Unnamed: 0,Feature,p-value,Rank
0,ejection_fraction,6.459328e-08,1
1,serum_creatinine,3.145236e-06,2
2,serum_sodium,0.009600557,3
3,age,0.01522741,4
4,high_blood_pressure,0.2141034,5
5,anaemia,0.3073161,6
6,creatinine_phosphokinase,0.4317506,7
7,platelets,0.5482704,8
8,smoking,0.9317653,9
9,sex,1.0,10


For Chi Square test, this is a replication for table 7 in the paper, this table once again confirms that 'ejection fraction', 'serum creatimine' are the most important factors.
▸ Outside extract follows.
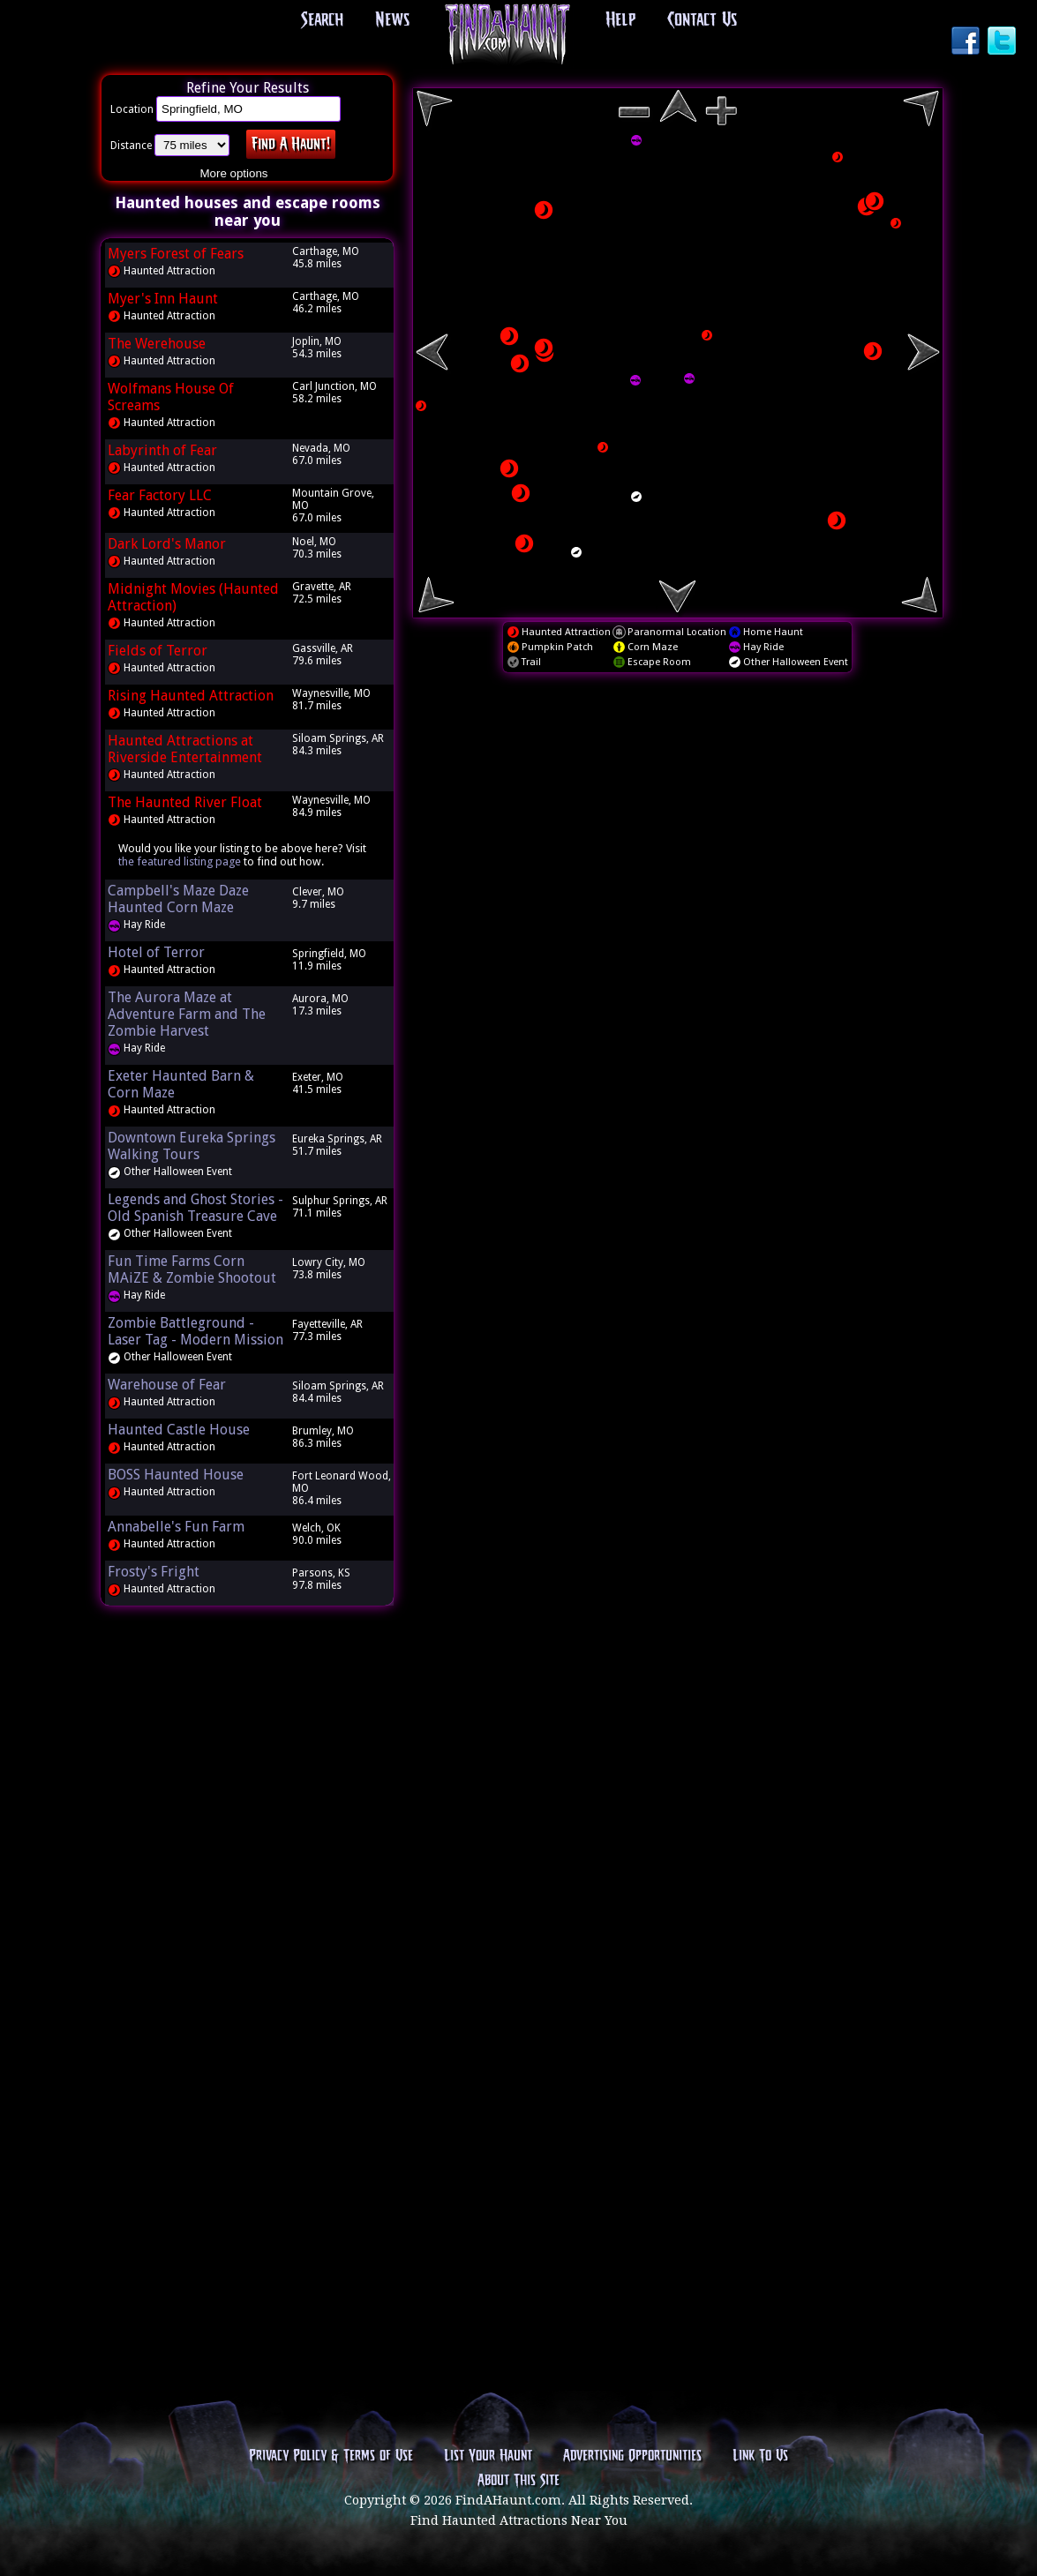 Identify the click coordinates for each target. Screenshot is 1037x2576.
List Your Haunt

Even though the results of p-value are a bit different from the source paper, the ranking is the same. And if we have the confidence level as 95%, the top 4 features that have rejection to NULL hypothesis, therefore, there are differnce between two samples (dead patients and survived patients) in term of those 4 variables.